PROBLEM STATEMENT: Your task is to give the records again exactly. Leave each picture out.

┏━━

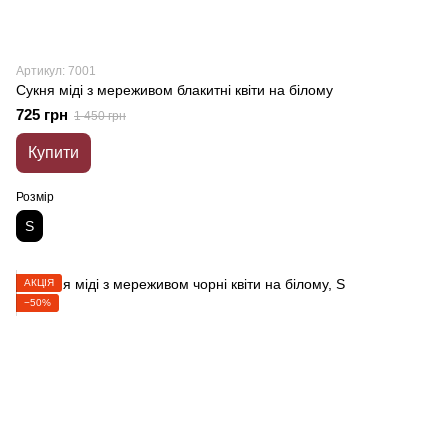
Артикул: 7001
Сукня міді з мереживом блакитні квіти на білому
725 грн
1 450 грн
Купити
Розмір
S
АКЦІЯ
−50%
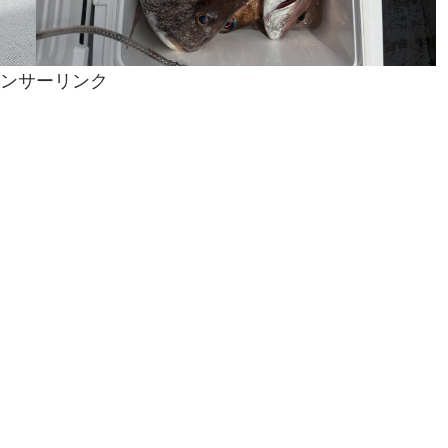
ンサーリンク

┗━━

SOLUTION BELOW:
Артикул: 7001
Сукня міді з мереживом блакитні квіти на білому
725 грн
1 450 грн
Купити
Розмір
S
АКЦІЯ
−50%
ンサーリンク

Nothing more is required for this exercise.